Saved data entries
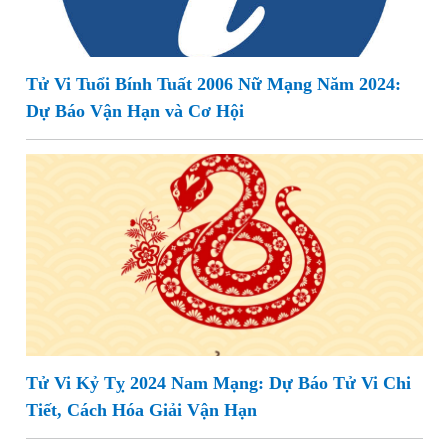
Tử Vi Tuổi Bính Tuất 2006 Nữ Mạng Năm 2024:
Dự Báo Vận Hạn và Cơ Hội
Tử Vi Kỷ Tỵ 2024 Nam Mạng: Dự Báo Tử Vi Chi
Tiết, Cách Hóa Giải Vận Hạn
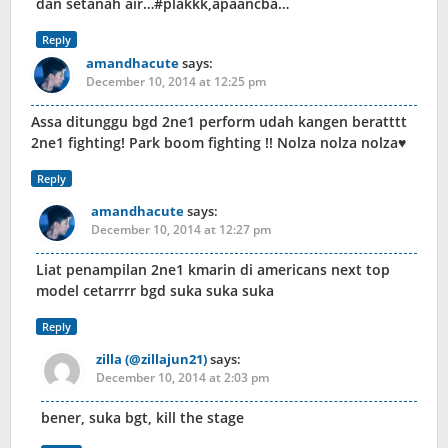
dan setanah air…#plakkk,apaancba…
Reply
amandhacute
says:
December 10, 2014 at 12:25 pm
Assa ditunggu bgd 2ne1 perform udah kangen beratttt
2ne1 fighting! Park boom fighting !! Nolza nolza nolza♥
Reply
amandhacute
says:
December 10, 2014 at 12:27 pm
Liat penampilan 2ne1 kmarin di americans next top
model cetarrrr bgd suka suka suka
Reply
zilla (@zillajun21)
says:
December 10, 2014 at 2:03 pm
bener, suka bgt, kill the stage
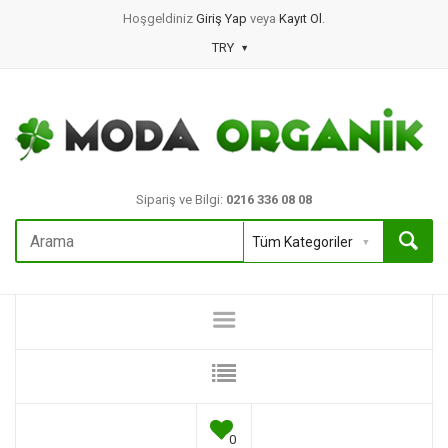
Hoşgeldiniz
Giriş Yap
veya
Kayıt Ol
.
TRY
Sipariş ve Bilgi:
0216 336 08 08
0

What to work on
Set every line of the records down again exactly, and exclude all pictures.

Reply to the exercise
Tử Vi Tuổi Bính Tuất 2006 Nữ Mạng Năm 2024:
Dự Báo Vận Hạn và Cơ Hội
Tử Vi Kỷ Tỵ 2024 Nam Mạng: Dự Báo Tử Vi Chi
Tiết, Cách Hóa Giải Vận Hạn
dan setanah air…#plakkk,apaancba…
Reply
amandhacute
says:
December 10, 2014 at 12:25 pm
Assa ditunggu bgd 2ne1 perform udah kangen beratttt
2ne1 fighting! Park boom fighting !! Nolza nolza nolza♥
Reply
amandhacute
says:
December 10, 2014 at 12:27 pm
Liat penampilan 2ne1 kmarin di americans next top
model cetarrrr bgd suka suka suka
Reply
zilla (@zillajun21)
says:
December 10, 2014 at 2:03 pm
bener, suka bgt, kill the stage
Hoşgeldiniz
Giriş Yap
veya
Kayıt Ol
.
TRY
Sipariş ve Bilgi:
0216 336 08 08
0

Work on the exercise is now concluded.